What is content rot?
Content rot is the idea that the quality of content that you out out today will be sub-standard, or below the relevant standards in a few years.
How much effort you put into your content and the standard that you write at today helps to determine how long it's good for.
Decay rate
Based purely on Skylar's observation, most content will decay in quality at about 25% per year. It's more accurate to think of this as your content only being 75% as good as the previous year, as opposed to it being 0% after 4 years.
There's multiple ways to look at this:
- 25% of your content will drop below "good" every year
- your content will need to be rewritten, rephotographed or re-video'd every 4 years
The bar for how thoroughly a recipe should be written, how detailed the process shots are and whether or not you have a video is constantly being raised. In 2023, any post without process shots needs to be reshot.
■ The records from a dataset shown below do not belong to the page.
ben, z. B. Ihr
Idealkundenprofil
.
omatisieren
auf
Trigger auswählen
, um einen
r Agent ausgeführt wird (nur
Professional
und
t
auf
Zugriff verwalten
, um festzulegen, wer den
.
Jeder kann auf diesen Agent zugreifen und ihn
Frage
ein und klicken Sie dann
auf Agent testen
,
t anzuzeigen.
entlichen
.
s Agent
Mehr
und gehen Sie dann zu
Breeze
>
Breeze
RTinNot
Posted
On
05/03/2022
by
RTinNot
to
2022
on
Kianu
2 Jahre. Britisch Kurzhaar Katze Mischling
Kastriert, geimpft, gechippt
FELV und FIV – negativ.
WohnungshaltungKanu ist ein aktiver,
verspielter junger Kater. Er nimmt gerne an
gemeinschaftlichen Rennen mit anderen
They should also typically be numbered, and we're starting to consider video a requirement for recipes.
Managing content rot
In order to keep content quality as high as possible, we recommend updating all your content once per year except your top traffic drivers.
For each page, this can involve:
- answering reader questions
- checking how the search results have changed for your primary keyword
- rewriting the headings
- numbering process shots
- removing post/block-specific styling
We have a full list in the Recipe Update Checklist in the Feast Plugin.
This means that the more content you create, the more content you have to update each year.
Aiming to do this at least 1 month (maybe 2 months) before the post peaks in seasonality is a good idea.
An easy way to manage this is to organize your posts seasonally using the Holidays feature in the Feast Plugin.
Content quality
The effort you put into writing, photographing and filming high quality content goes a long way towards keeping it competitive.